[Transcribed page contents]

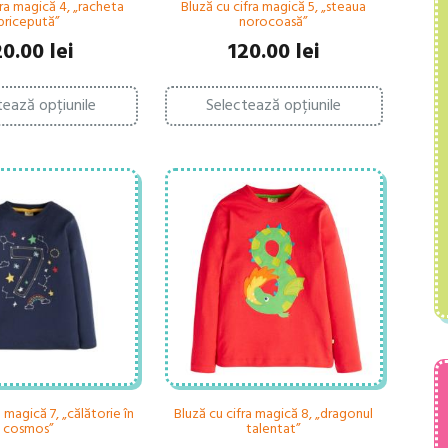
fra magică 4, „racheta
Bluză cu cifra magică 5, „steaua
pricepută”
norocoasă”
20.00
lei
120.00
lei
Acest
Acest
tează opțiunile
Selectează opțiunile
produs
produs
are
are
mai
mai
multe
multe
variații.
variații.
Opțiunile
Opțiunile
pot
pot
fi
fi
alese
alese
în
în
pagina
pagina
produsului.
produsului.
a magică 7, „călătorie în
Bluză cu cifra magică 8, „dragonul
cosmos”
talentat”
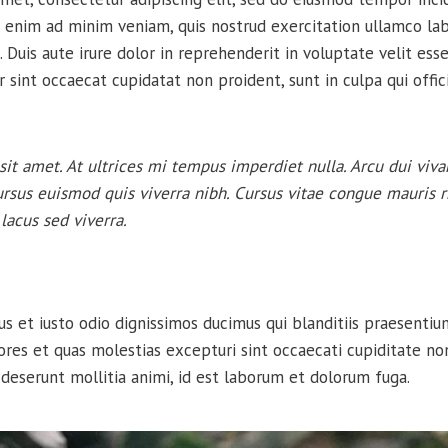
 enim ad minim veniam, quis nostrud exercitation ullamco labor
uis aute irure dolor in reprehenderit in voluptate velit esse
r sint occaecat cupidatat non proident, sunt in culpa qui offi
sit amet. At ultrices mi tempus imperdiet nulla. Arcu dui viva
rsus euismod quis viverra nibh. Cursus vitae congue mauris 
lacus sed viverra.
s et iusto odio dignissimos ducimus qui blanditiis praesenti
ores et quas molestias excepturi sint occaecati cupiditate non
a deserunt mollitia animi, id est laborum et dolorum fuga.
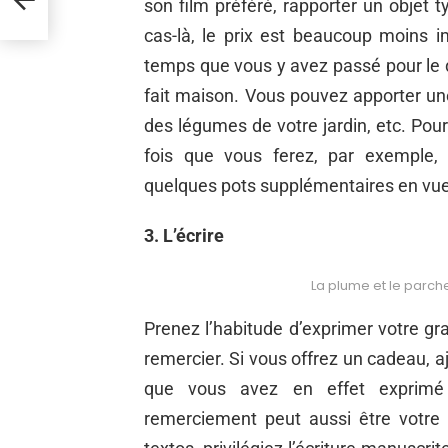
son film préféré, rapporter un objet 
cas-là, le prix est beaucoup moins i
temps que vous y avez passé pour le 
fait maison. Vous pouvez apporter un
des légumes de votre jardin, etc. Pour
fois que vous ferez, par exemple, 
quelques pots supplémentaires en vue d
3. L’écrire
La plume et le parche
Prenez l’habitude d’exprimer votre gr
remercier. Si vous offrez un cadeau, a
que vous avez en effet exprimé 
remerciement peut aussi être votre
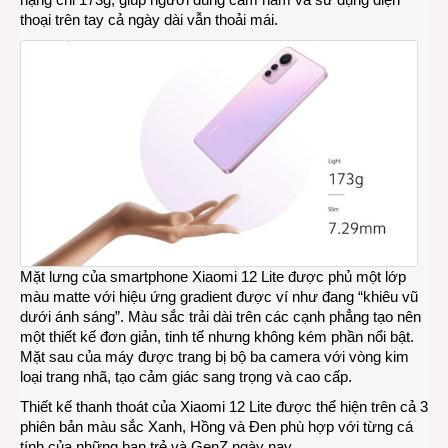
thoại trên tay cả ngày dài vẫn thoải mái.
Mặt lưng của smartphone Xiaomi 12 Lite được phủ một lớp
màu matte với hiệu ứng gradient được ví như đang “khiêu vũ
dưới ánh sáng”. Màu sắc trải dài trên các cạnh phẳng tạo nên
một thiết kế đơn giản, tinh tế nhưng không kém phần nổi bật.
Mặt sau của máy được trang bị bộ ba camera với vòng kim
loại trang nhã, tạo cảm giác sang trọng và cao cấp.
Thiết kế thanh thoát của Xiaomi 12 Lite được thể hiện trên cả 3
phiên bản màu sắc Xanh, Hồng và Đen phù hợp với từng cá
tính của những bạn trẻ và GenZ ngày nay.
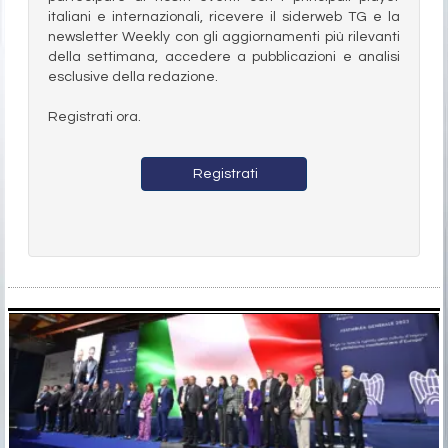
italiani e internazionali, ricevere il siderweb TG e la
newsletter Weekly con gli aggiornamenti più rilevanti
della settimana, accedere a pubblicazioni e analisi
esclusive della redazione.
Registrati ora.
Registrati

_WHAT IS NEEDED:_ Each record above is to be returned unchanged, while any picture it holds stays out.

_OUTPUT OF THE TASK:_
fra magică 4, „racheta
Bluză cu cifra magică 5, „steaua
pricepută”
norocoasă”
20.00
lei
120.00
lei
Acest
Acest
tează opțiunile
Selectează opțiunile
produs
produs
are
are
mai
mai
multe
multe
variații.
variații.
Opțiunile
Opțiunile
pot
pot
fi
fi
alese
alese
în
în
pagina
pagina
produsului.
produsului.
a magică 7, „călătorie în
Bluză cu cifra magică 8, „dragonul
cosmos”
talentat”
 enim ad minim veniam, quis nostrud exercitation ullamco labor
uis aute irure dolor in reprehenderit in voluptate velit esse
r sint occaecat cupidatat non proident, sunt in culpa qui offi
sit amet. At ultrices mi tempus imperdiet nulla. Arcu dui viva
rsus euismod quis viverra nibh. Cursus vitae congue mauris 
lacus sed viverra.
s et iusto odio dignissimos ducimus qui blanditiis praesenti
ores et quas molestias excepturi sint occaecati cupiditate non
a deserunt mollitia animi, id est laborum et dolorum fuga.
son film préféré, rapporter un objet 
cas-là, le prix est beaucoup moins i
temps que vous y avez passé pour le 
fait maison. Vous pouvez apporter un
des légumes de votre jardin, etc. Pour
fois que vous ferez, par exemple, 
quelques pots supplémentaires en vue d
3. L’écrire
La plume et le parche
Prenez l’habitude d’exprimer votre gr
remercier. Si vous offrez un cadeau, a
que vous avez en effet exprimé 
remerciement peut aussi être votre
thoại trên tay cả ngày dài vẫn thoải mái.
Mặt lưng của smartphone Xiaomi 12 Lite được phủ một lớp
màu matte với hiệu ứng gradient được ví như đang “khiêu vũ
dưới ánh sáng”. Màu sắc trải dài trên các cạnh phẳng tạo nên
một thiết kế đơn giản, tinh tế nhưng không kém phần nổi bật.
Mặt sau của máy được trang bị bộ ba camera với vòng kim
loại trang nhã, tạo cảm giác sang trọng và cao cấp.
Thiết kế thanh thoát của Xiaomi 12 Lite được thể hiện trên cả 3
phiên bản màu sắc Xanh, Hồng và Đen phù hợp với từng cá
tính của những bạn trẻ và GenZ ngày nay.
italiani e internazionali, ricevere il siderweb TG e la
newsletter Weekly con gli aggiornamenti più rilevanti
della settimana, accedere a pubblicazioni e analisi
esclusive della redazione.
Registrati ora.
Registrati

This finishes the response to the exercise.